Introduction to database/data warehouse integrations
UpdatedWe offer two types of database and data warehouse integrations. This page explains more about how these integrations work and the differences between them.
How database and data warehouse integrations work
Rather than streaming data to your warehouse in real time, like with most outbound integrations, our database and data warehouse integrations send data to your storage buckets in bulk at regular intervals. Then you’ll ingest those files into the data warehouse or database of your choice.
These integrations only create new files in your storage bucket; they’ll never overwrite or append an existing file, so you can delete or remove files from your storage bucket after you ingest them into their ultimate integration—your data warehouse or database.
Standard integrations vs advanced integrations
When you look for databases and data warehouses in our integration directory, you may see advanced entries.
- Standard, non-advanced integrations send data from your workspace. This is data that you use in Customer.io to send messages, trigger campaigns, and so on.

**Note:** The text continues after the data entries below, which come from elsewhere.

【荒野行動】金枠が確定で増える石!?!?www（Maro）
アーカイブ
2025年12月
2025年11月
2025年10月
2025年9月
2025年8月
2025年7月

- Advanced integrations let you send data to a warehouse from any of your data sources even if you don’t keep that data in Customer.io. But it excludes some of the data that you keep in Customer.io.

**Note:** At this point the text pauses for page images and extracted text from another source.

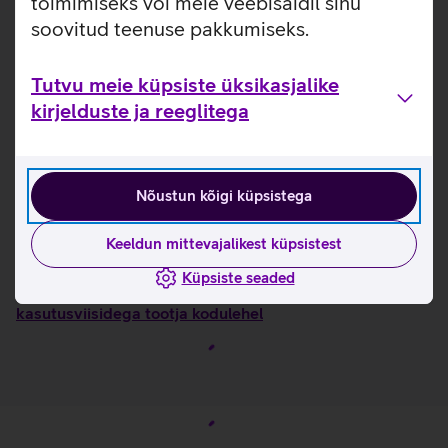
toimimiseks või meie veebisaidil sinu
ja organiseeritud hoiustamist. Akupangale mõeldud väliselt
soovitud teenuse pakkumiseks.
ligipääsetav tasku võimaldab seda mugavalt kasutada ilma
kotti avamata.
Tutvu meie küpsiste üksikasjalike
Sobib kuni 17‑tollisele sülearvutile, mille mõõtmed on
kirjelduste ja reeglitega
maksimaalselt 40,1 cm × 25,9 cm × 2 cm.
Küljetasku, kus saab hoida veepudelit või muud
vajalikku.
Kinnitatav ratastel kohvri külge.
Nõustun kõigi küpsistega
Võrkkattega EVA‑õlarihmad ja reguleeritav rinnarihm.
Keeldun mittevajalikest küpsistest
Kasulikud lingid
Küpsiste seaded
Tutvu sülearvutikoti Thule Accent omaduste ja
kasutusviisidega tootja kodulehel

For example, if you send an identify
call into Customer.io, the Advanced integration will receive data from the call more or less as you sent it. The Standard integration will receive the data as we process it in Customer.io—so you’ll see the changes made to the person in Customer.io. If your identify
call doesn’t change anything, you won’t see any data/change in the Standard integration.
But, if you need data about things like the campaigns people travel through, the messages they’ve received, and so on, you cannot get that data through the advanced versions of our database and data warehouse integrations. You’ll need to use the Standard integrations to get that data.
Standard and advanced integrations have different schemas
Make sure you use the right documentation for your integration, because the data we output uses different schemas depending on your integration.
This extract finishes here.